§ **What the task requires**: Look through the material below for "Class". Copy every line that contains it.
Segment Start: Materials provided
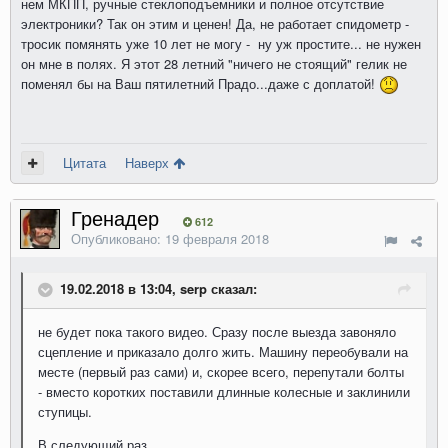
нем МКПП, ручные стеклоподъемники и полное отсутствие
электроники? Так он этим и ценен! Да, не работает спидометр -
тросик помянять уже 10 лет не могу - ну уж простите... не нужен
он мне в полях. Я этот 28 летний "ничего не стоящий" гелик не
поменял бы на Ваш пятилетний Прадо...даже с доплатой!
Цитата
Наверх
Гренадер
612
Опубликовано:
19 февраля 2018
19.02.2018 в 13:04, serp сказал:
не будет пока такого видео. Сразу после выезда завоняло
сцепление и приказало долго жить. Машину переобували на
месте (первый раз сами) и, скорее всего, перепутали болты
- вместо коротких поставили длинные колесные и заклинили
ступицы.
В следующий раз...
Segment End: Materials provided
Segment Start: Materials provided
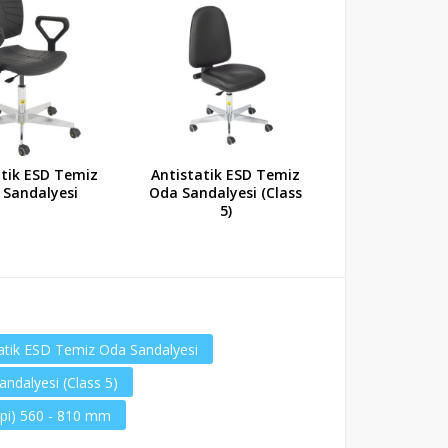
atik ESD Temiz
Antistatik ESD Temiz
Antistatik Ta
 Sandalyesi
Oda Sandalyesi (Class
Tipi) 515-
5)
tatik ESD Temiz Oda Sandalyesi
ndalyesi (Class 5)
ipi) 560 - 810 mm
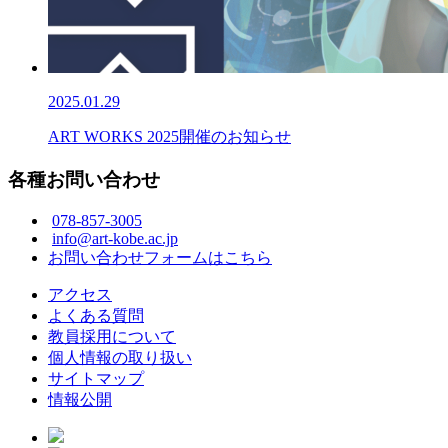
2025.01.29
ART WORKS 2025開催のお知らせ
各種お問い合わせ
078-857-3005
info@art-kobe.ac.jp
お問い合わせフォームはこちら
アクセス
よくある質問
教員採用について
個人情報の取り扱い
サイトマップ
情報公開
Segment End: Materials provided
§ **Completed exercise**:
Oda Sandalyesi (Class
ndalyesi (Class 5)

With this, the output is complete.